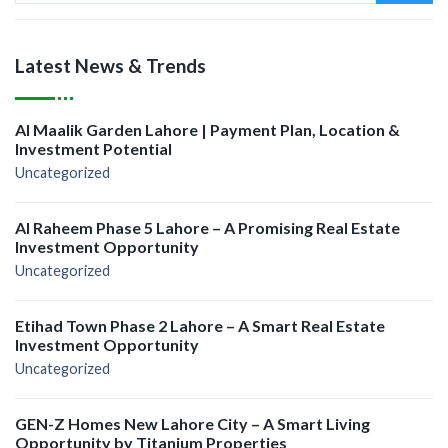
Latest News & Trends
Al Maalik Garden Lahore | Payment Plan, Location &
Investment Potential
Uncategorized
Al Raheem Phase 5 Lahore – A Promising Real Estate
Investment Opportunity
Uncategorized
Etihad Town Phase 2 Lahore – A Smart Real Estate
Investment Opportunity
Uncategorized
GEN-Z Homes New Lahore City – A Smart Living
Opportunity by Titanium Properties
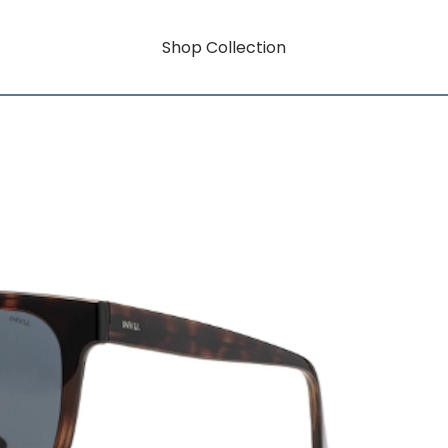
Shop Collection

┄┄┄┄┄┄

• _About this task_: When you transcribe the entries above, keep every word exact and leave out the pictures.

• _Response to the exercise_:
Latest News & Trends
Al Maalik Garden Lahore | Payment Plan, Location &
Investment Potential
Uncategorized
Al Raheem Phase 5 Lahore – A Promising Real Estate
Investment Opportunity
Uncategorized
Etihad Town Phase 2 Lahore – A Smart Real Estate
Investment Opportunity
Uncategorized
GEN-Z Homes New Lahore City – A Smart Living
Opportunity by Titanium Properties
Shop Collection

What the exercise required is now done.